Most consulting firms do their statement of work and their projects on a per hour basis. They tell you how many hours they think the project will take, a blended set of rates and that they will do demos every two weeks so you stay on the same page.
That all seems fine until you start thinking about what you, as the customer, are paying for. You are paying for hours, not deliverables. It seems wrong on many levels. Primarily, it is wrong because both the consulting firm and your organization will spend the next few months discussing (arguing) the hours being billed.
All the while, the team back at the consulting firm will be making sure they are meeting their 85%+ utilization rate per week, set by management. They are hoarding their hours even when they could use the help of an expert at the firm. If the team engages the expert, that means fewer hours for them.
Once again, the product you are buying and arguing about is hours spent each week on the project, not discussions about the value-based deliverables for your business.
It would seem a much better use of time and energy to be discussing the specific deliverables that you need and supposedly are paying the consulting firm to deliver. With a fixed-bid project, that contains fixed-bid milestones, once the statement of work is signed, both sides are focused on discussions about the deliverables. The money discussion is over for the most part. You have both agreed what each milestone is worth and you can move on to bringing value to your business. When a milestone is finished and delivered to your organization, the consulting firm sends an invoice for that milestone.
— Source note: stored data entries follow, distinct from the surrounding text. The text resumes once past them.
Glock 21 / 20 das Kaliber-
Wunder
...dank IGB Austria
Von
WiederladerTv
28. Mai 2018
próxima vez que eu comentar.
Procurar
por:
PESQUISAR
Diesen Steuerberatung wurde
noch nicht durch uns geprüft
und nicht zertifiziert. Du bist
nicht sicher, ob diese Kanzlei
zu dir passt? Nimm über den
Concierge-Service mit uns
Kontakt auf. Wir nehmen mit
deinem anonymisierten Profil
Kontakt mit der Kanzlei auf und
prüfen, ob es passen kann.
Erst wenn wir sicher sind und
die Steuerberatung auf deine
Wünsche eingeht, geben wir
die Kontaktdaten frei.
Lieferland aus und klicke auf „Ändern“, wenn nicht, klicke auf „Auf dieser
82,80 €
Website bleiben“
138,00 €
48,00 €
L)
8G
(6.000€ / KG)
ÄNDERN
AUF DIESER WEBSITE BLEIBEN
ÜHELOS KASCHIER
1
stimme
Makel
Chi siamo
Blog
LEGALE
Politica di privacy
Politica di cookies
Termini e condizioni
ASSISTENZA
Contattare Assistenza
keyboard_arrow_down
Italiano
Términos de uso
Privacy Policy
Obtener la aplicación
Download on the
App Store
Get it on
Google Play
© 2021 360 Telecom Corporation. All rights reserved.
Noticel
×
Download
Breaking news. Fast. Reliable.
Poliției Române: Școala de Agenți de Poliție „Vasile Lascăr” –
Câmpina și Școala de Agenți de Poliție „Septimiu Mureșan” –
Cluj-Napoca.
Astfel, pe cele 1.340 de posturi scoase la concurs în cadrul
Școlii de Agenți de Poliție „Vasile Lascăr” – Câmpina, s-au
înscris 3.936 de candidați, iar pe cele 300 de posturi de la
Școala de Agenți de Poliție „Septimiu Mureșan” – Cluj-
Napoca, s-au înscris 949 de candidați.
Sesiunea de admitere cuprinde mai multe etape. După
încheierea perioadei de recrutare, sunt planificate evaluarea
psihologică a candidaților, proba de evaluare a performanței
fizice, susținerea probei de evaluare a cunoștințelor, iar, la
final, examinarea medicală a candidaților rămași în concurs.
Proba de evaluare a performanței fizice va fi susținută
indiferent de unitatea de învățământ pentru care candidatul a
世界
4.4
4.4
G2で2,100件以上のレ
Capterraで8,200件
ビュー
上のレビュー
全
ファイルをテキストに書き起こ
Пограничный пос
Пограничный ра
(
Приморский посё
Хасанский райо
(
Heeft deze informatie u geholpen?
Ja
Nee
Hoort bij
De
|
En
No surprises. You have already agreed on how much the invoice will be. If the milestone is late, you don’t get billed until it is shipped.
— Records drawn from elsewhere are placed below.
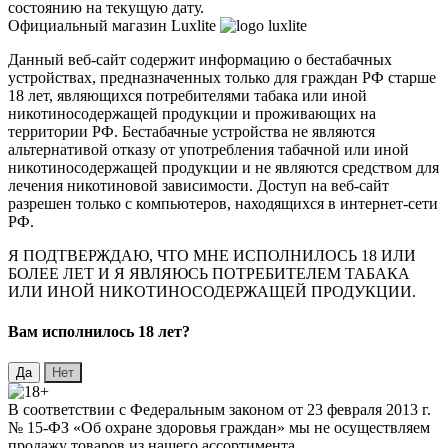
состоянию на текущую дату.
Официальный магазин Luxlite
Данный веб-сайт содержит информацию о бестабачных
устройствах, предназначенных только для граждан РФ старше
18 лет, являющихся потребителями табака или иной
никотиносодержащей продукции и проживающих на
территории РФ. Бестабачные устройства не являются
альтернативой отказу от употребления табачной или иной
никотиносодержащей продукции и не являются средством для
лечения никотиновой зависимости. Доступ на веб-сайт
разрешен только с компьютеров, находящихся в интернет-сети
РФ.
Я ПОДТВЕРЖДАЮ, ЧТО МНЕ ИСПОЛНИЛОСЬ 18 ИЛИ
БОЛЕЕ ЛЕТ И Я ЯВЛЯЮСЬ ПОТРЕБИТЕЛЕМ ТАБАКА
ИЛИ ИНОЙ НИКОТИНОСОДЕРЖАЩЕЙ ПРОДУКЦИИ.
Вaм исполнилось 18 лет?
В соответствии с Федеральным законом от 23 февраля 2013 г.
№ 15-ФЗ «Об охране здоровья граждан» мы не осуществляем
продажу товаров из нашего ассортимента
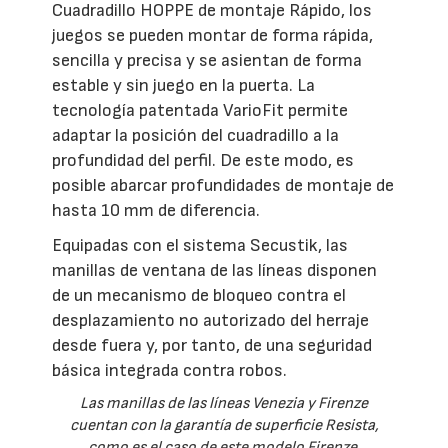
Cuadradillo HOPPE de montaje Rápido, los
juegos se pueden montar de forma rápida,
sencilla y precisa y se asientan de forma
estable y sin juego en la puerta. La
tecnología patentada VarioFit permite
adaptar la posición del cuadradillo a la
profundidad del perfil. De este modo, es
posible abarcar profundidades de montaje de
hasta 10 mm de diferencia.
Equipadas con el sistema Secustik, las
manillas de ventana de las líneas disponen
de un mecanismo de bloqueo contra el
desplazamiento no autorizado del herraje
desde fuera y, por tanto, de una seguridad
básica integrada contra robos.
Las manillas de las líneas Venezia y Firenze
cuentan con la garantía de superficie Resista,
como es el caso de este modelo Firenze.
The structure of a project’s statement of work is telling for how a project will progress. If the statement of work defines the team size, roles, and the mix of rates per role along with the duration of the project, then you will probably be arguing about the billable hours each week.
Instead, if the statement of work has specific value-add milestones spread out over the duration of the project, you are in a good spot. You are starting off with a common understanding of the project and an easy way to focus on the business value you need from the project.
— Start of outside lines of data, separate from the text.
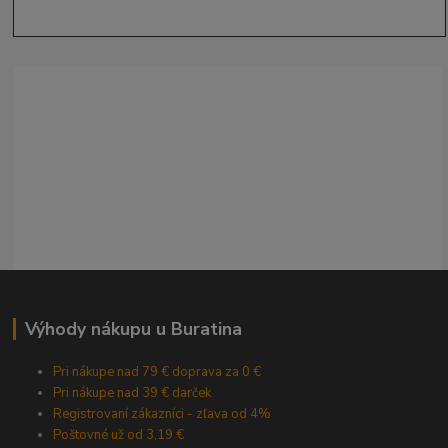
Výhody nákupu u Buratina
Pri nákupe nad 79 € doprava za 0 €
Pri nákupe nad 39 € darček
Registrovaní zákazníci - zľava od 4%
Poštovné už od 3,19 €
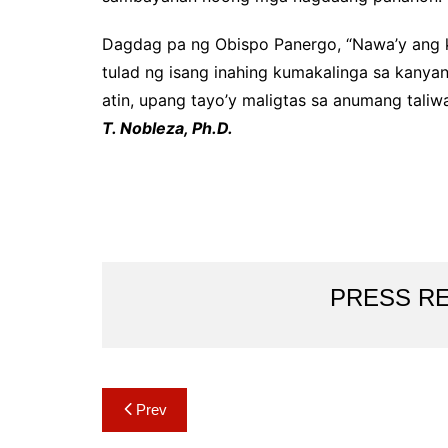
Dagdag pa ng Obispo Panergo, “Nawa’y ang
tulad ng isang inahing kumakalinga sa kanya
atin, upang tayo’y maligtas sa anumang taliw
T. Nobleza, Ph.D.
PRESS R
Post
Prev
navigation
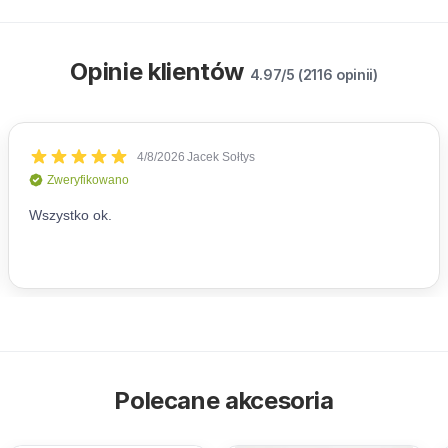
Opinie klientów
4.97/5 (2116 opinii)
Polecane akcesoria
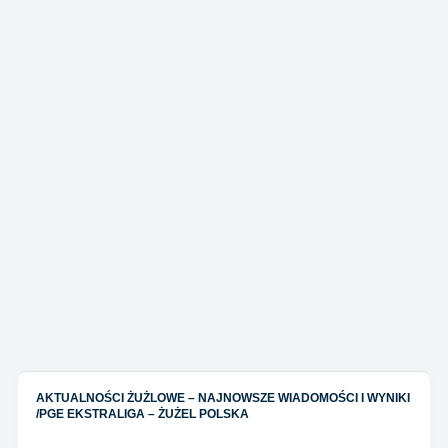
AKTUALNOŚCI ŻUŻLOWE – NAJNOWSZE WIADOMOŚCI I WYNIKI
/
PGE EKSTRALIGA – ŻUŻEL POLSKA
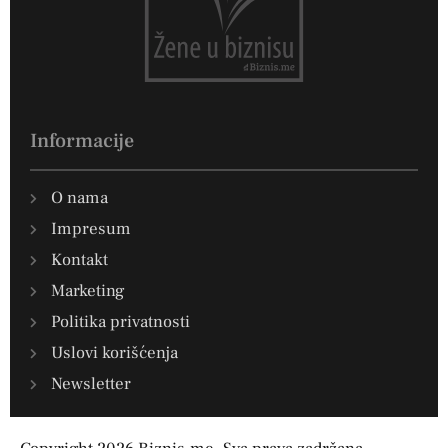
Informacije
O nama
Impresum
Kontakt
Marketing
Politika privatnosti
Uslovi korišćenja
Newsletter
A good statement of work will contain the following sections and most importantly a list of milestones and deliverables:
- An overview of the project and its expected value to your business
- A list of deliverables, their relative delivery timeframe from the beginning of the project and the invoice cost per milestone (see example below)
- The story-level scope for each of the listed deliverables
- Assumptions used to support the estimate, scope and project duration
- A defined process for any necessary change controls during the project
- Supporting materials in the appendices
- Revision history for the statement of work
An example of what you will see in a statement of work that has value-add milestones as the focus
Fixed-bid software development projects are hands-down better for your business. A fixed-bid project creates a focus on the value-add milestones for your organization and the development team at the consulting firm.
If the consulting firm you are working with is talking more about their tech knowledge than they are asking you about the business goals you have for the project, it is time to find a business-minded firm that delivers great results through fixed-bid software development projects.